Abseits der Renn­bahn steht der Tag ganz im Zei­chen der Königs­al­lee. Die IG Königs­al­lee, in der rund 100 Unter­neh­men zusam­men­ge­schlos­sen sind, hat wie­der ein gla­mou­rö­ses Rah­men­pro­gramm orga­ni­siert. Mode­de­si­gner Seyit Ares gestal­tet eine Fashion-&-Art-Show am Führ­ring, Desi­gne­rin Ruth Hei­nen zeigt Ent­würfe ihres Labels „Rita Lagune” in mobi­len Schau­fens­tern. Beide sind gemein­sam mit Star-Sty­lis­tin Laila Hamidi und Jour­na­lis­tin Anke Kro­ne­meyer in der Jury des Wett­be­werbs „Out­fit of the Day” – Besu­cher kön­nen einen Fashion-Gut­schein im Wert von 1000 Euro gewin­nen, Hapag-Lloyd-Crui­ses ver­lost sogar eine Kreuz­fahrt für zwei Personen.

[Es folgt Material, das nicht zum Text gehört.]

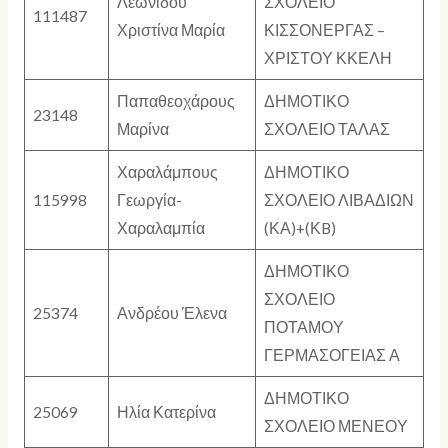
Λεωνίδου
ΣΧΟΛΕΙΟ
111487
Χριστίνα Μαρία
ΚΙΣΣΟΝΕΡΓΑΣ –
ΧΡΙΣΤΟΥ ΚΚΕΛΗ
Παπαθεοχάρους
ΔΗΜΟΤΙΚΟ
23148
Μαρίνα
ΣΧΟΛΕΙΟ ΤΑΛΑΣ
Χαραλάμπους
ΔΗΜΟΤΙΚΟ
115998
Γεωργία-
ΣΧΟΛΕΙΟ ΛΙΒΑΔΙΩΝ
Χαραλαμπία
(ΚΑ)+(ΚB)
ΔΗΜΟΤΙΚΟ
ΣΧΟΛΕΙΟ
25374
Ανδρέου Έλενα
ΠΟΤΑΜΟΥ
ΓΕΡΜΑΣΟΓΕΙΑΣ Α
ΔΗΜΟΤΙΚΟ
25069
Ηλία Κατερίνα
ΣΧΟΛΕΙΟ ΜΕΝΕΟΥ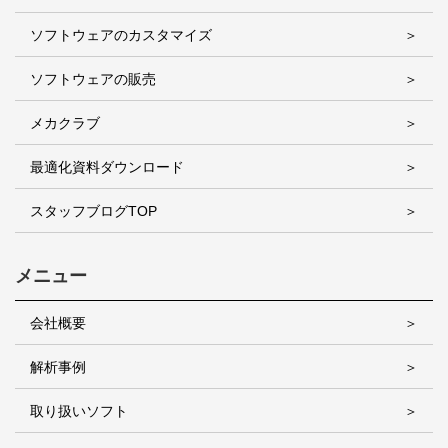
ソフトウェアのカスタマイズ
ソフトウェアの販売
メカクラブ
最適化資料ダウンロード
スタッフブログTOP
メニュー
会社概要
解析事例
取り扱いソフト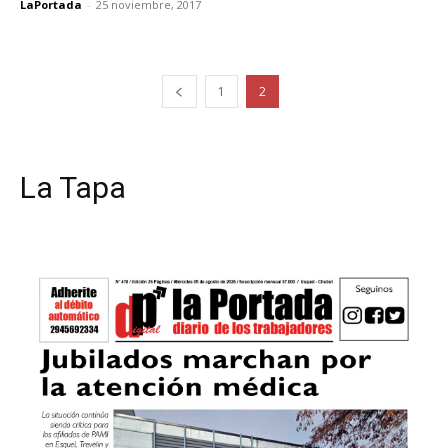
LaPortada
-
25 noviembre, 2017
1
2
La Tapa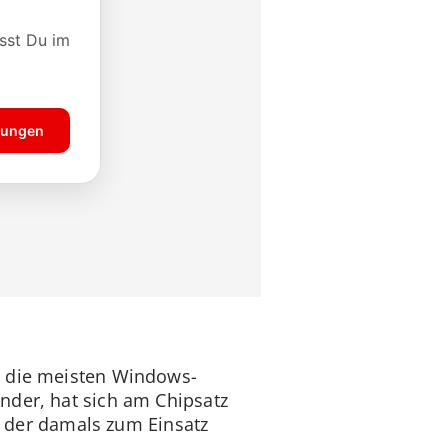
s die meisten Windows-
nder, hat sich am Chipsatz
X, der damals zum Einsatz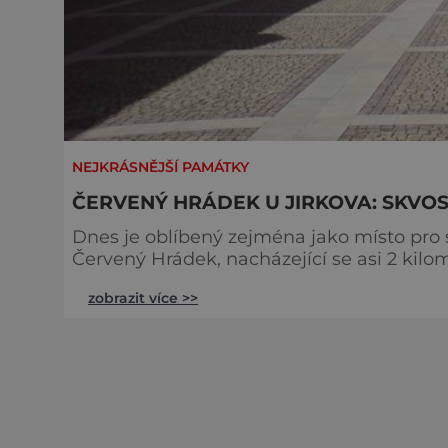
NEJKRÁSNĚJŠÍ PAMÁTKY
ČERVENÝ HRÁDEK U JIRKOVA: SKV
Dnes je oblíbený zejména jako místo pro s
Červený Hrádek, nacházející se asi 2 kilome
zámeček, který svou současnou podobu zís
zobrazit více >>
během komentovaného prohlídkového okru
Křtitele v přízemí, zrcadlový a r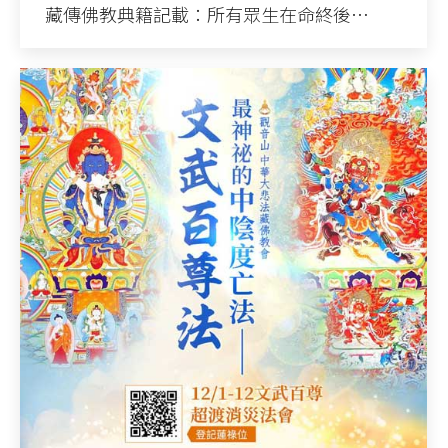
藏傳佛教典籍記載：所有眾生在命終後…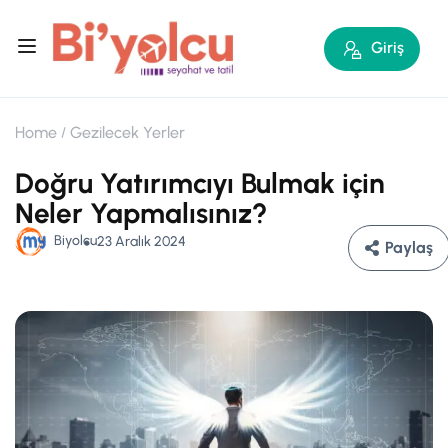
Giriş
Home
Gezilecek Yerler
Doğru Yatırımcıyı Bulmak için
Neler Yapmalısınız?
Biyolcu
23 Aralık 2024
Paylaş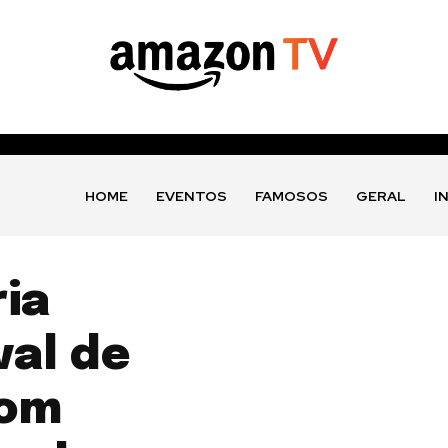
HOME
EVENTOS
FAMOSOS
GERAL
I
ia
val de
com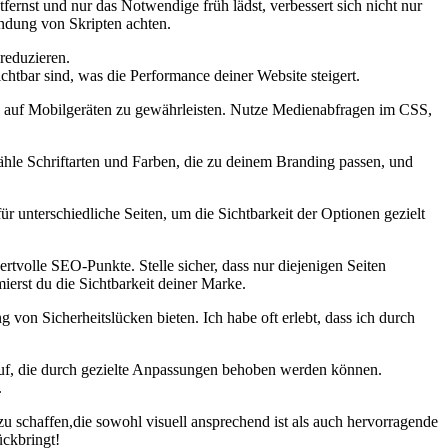
fernst und nur das Notwendige früh lädst, verbessert sich nicht nur
endung von Skripten achten.
reduzieren.
htbar sind, was die Performance deiner Website steigert.
nis auf Mobilgeräten zu gewährleisten. Nutze Medienabfragen im CSS,‍
ähle Schriftarten und Farben, die zu deinem Branding passen, und
 unterschiedliche​ Seiten, um die Sichtbarkeit der Optionen gezielt
tvolle SEO-Punkte. ⁢Stelle sicher, dass nur diejenigen Seiten
ierst du die Sichtbarkeit deiner Marke.
n Sicherheitslücken bieten. Ich habe oft erlebt, dass ich durch
auf, die durch gezielte Anpassungen behoben werden können.‍
.
 schaffen,die sowohl visuell ansprechend ist als auch hervorragende
ückbringt!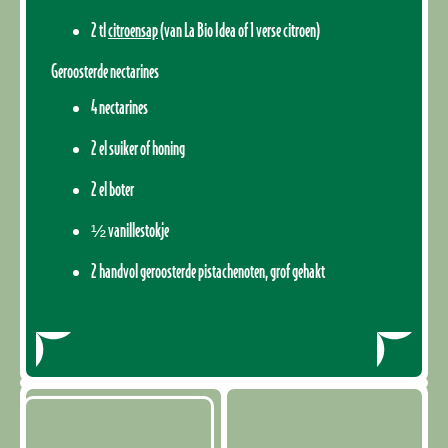
2 tl
citroensap
(van La Bio Idea of 1 verse citroen)
Geroosterde nectarines
4 nectarines
2 el suiker of honing
2 el boter
½ vanillestokje
2 handvol geroosterde pistachenoten, grof gehakt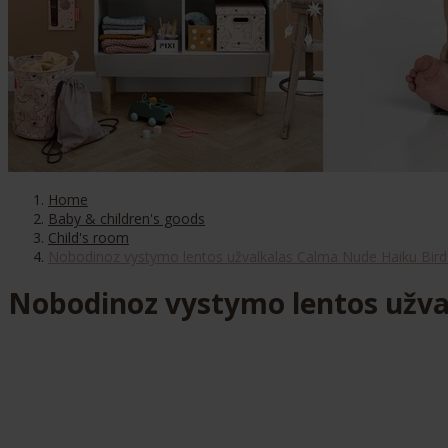
Home
Baby & children's goods
Child's room
Nobodinoz vystymo lentos užvalkalas Calma Nude Haiku Birds
Nobodinoz vystymo lentos užval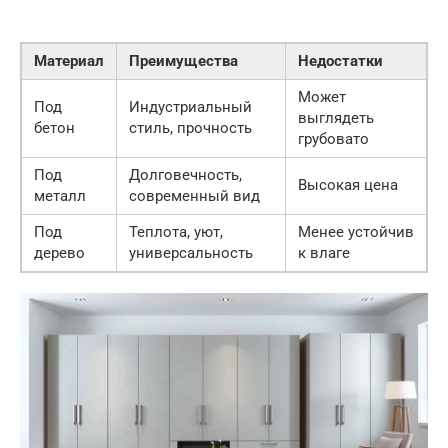
Материал
Преимущества
Недостатки
Может
Под
Индустриальный
выглядеть
бетон
стиль, прочность
грубовато
Под
Долговечность,
Высокая цена
металл
современный вид
Под
Теплота, уют,
Менее устойчив
дерево
универсальность
к влаге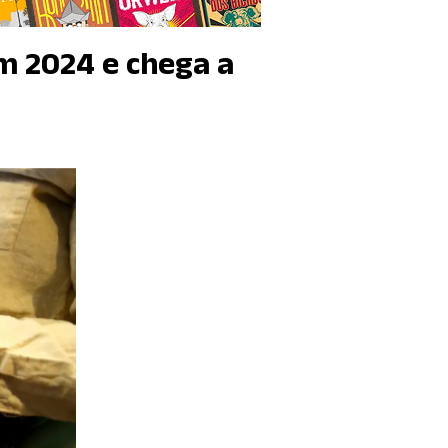
m 2024 e chega a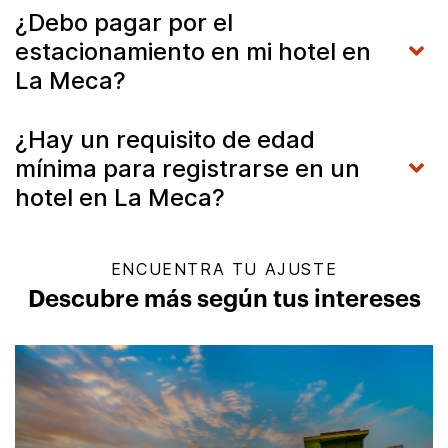
¿Debo pagar por el
estacionamiento en mi hotel en
La Meca?
¿Hay un requisito de edad
mínima para registrarse en un
hotel en La Meca?
ENCUENTRA TU AJUSTE
Descubre más según tus intereses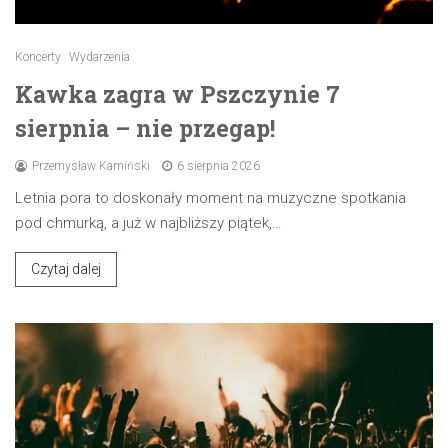
Koncerty
Wydarzenia
Kawka zagra w Pszczynie 7
sierpnia – nie przegap!
Przemysław Kamiński
6 sierpnia 2026
Letnia pora to doskonały moment na muzyczne spotkania
pod chmurką, a już w najbliższy piątek,…
Czytaj dalej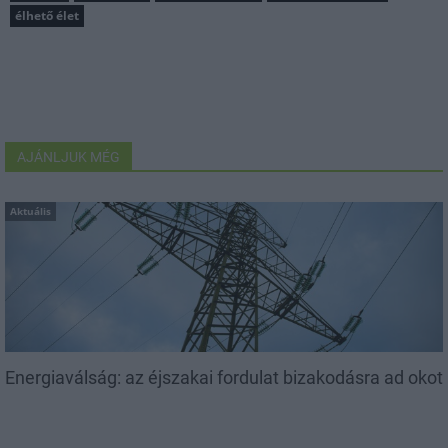
élhető élet
AJÁNLJUK MÉG
Aktuális
Energiaválság: az éjszakai fordulat bizakodásra ad okot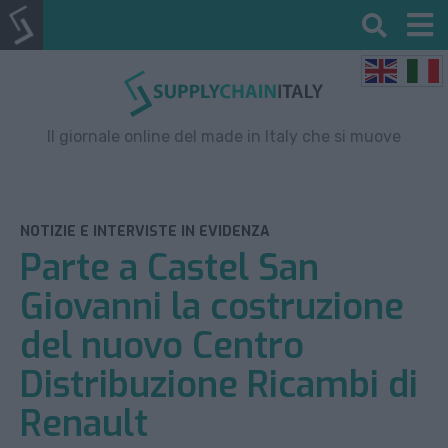
Il giornale online del made in Italy che si muove
NOTIZIE E INTERVISTE IN EVIDENZA
Parte a Castel San
Giovanni la costruzione
del nuovo Centro
Distribuzione Ricambi di
Renault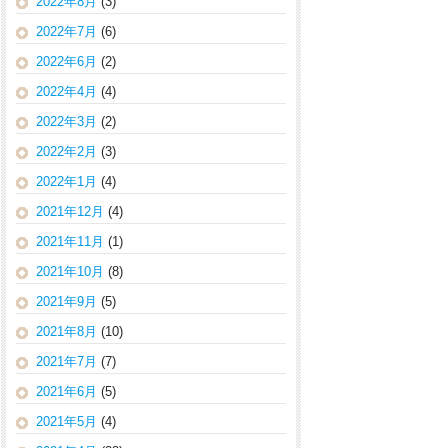
2022年8月
(3)
2022年7月
(6)
2022年6月
(2)
2022年4月
(4)
2022年3月
(2)
2022年2月
(3)
2022年1月
(4)
2021年12月
(4)
2021年11月
(1)
2021年10月
(8)
2021年9月
(5)
2021年8月
(10)
2021年7月
(7)
2021年6月
(5)
2021年5月
(4)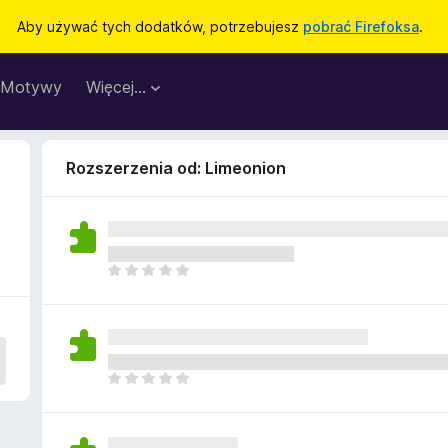
Aby używać tych dodatków, potrzebujesz
pobrać Firefoksa
.
Motywy
Więcej…
Rozszerzenia od: Limeonion
N
i
e
m
a
j
N
e
i
s
e
z
m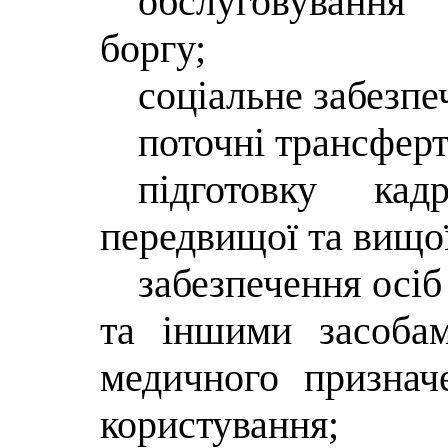
обслуговування 
боргу;
соціальне забезпе
поточні трансфер
підготовку кад
передвищої та вищої
забезпечення осіб
та іншими засобам
медичного признач
користування;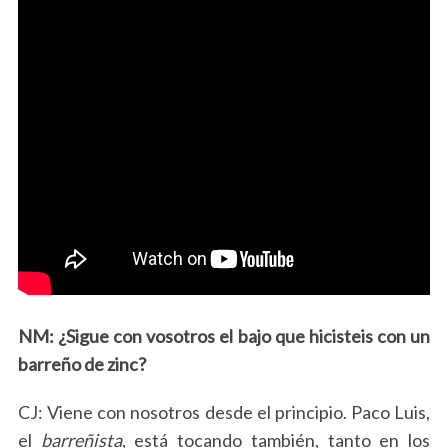
NM: ¿Sigue con vosotros el bajo que hicisteis con un
barreño de zinc?
CJ: Viene con nosotros desde el principio. Paco Luis,
el
barreñista
, está tocando también, tanto en los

Auf der Gäs­te­liste ste­hen unter ande­rem die Schau­spie­ler Mari­ella Ahrens, Frie­de­rike Linke und Patrick Möl­le­ken, Influen­ce­rin Alex­an­dra Lapp, Musi­ker Sascha Klaar, TV-Bar­kee­per Nic Shanker sowie Ober­bür­ger­meis­ter Dr. Ste­phan Kel­ler. Nach dem letz­ten Ren­nen legt DJ AXLNT ab 16 Uhr bei der After-Race-Party auf.

Pro­gramm Königsallee-Renntag

  • 10.00 Uhr – Einlass
  • 10.55 Uhr – 1. Ren­nen: Preis der sino AG
  • 12.25 Uhr – Fashion-Show Seyit Ares am Führring
  • 13.00 Uhr – MERKUR SPIELBANKEN Derby Trial, Lis­ten­ren­nen (30.000 €)
  • 13.45 Uhr – Horn & Com­pany 106. Ger­man 1000 Gui­neas, Gr. 2 (125.000 €)
  • 15.00 Uhr – Preis des Stei­gen­ber­ger Icon Park­ho­tels mit Quin­tett-Wette (25.000 € Garantie)
  • 15.10 Uhr – Sie­ger­eh­rung „Out­fit of the Day”
  • 15.45 Uhr – Letz­tes Ren­nen: Soll­azzo & Wetzel-Rennen
  • 16.00 Uhr – After-Race-Party mit DJ AXLNT

Tickets gibt es an der Tages­kasse sowie im Online-Shop der Renn­bahn (Steh­platz 16 Euro, Kin­der unter 12 Jah­ren frei). Online-Käu­fer erhal­ten das Pro­gramm­heft (Wert 3 Euro) kos­ten­los. Für die Anreise wird der ÖPNV empfohlen.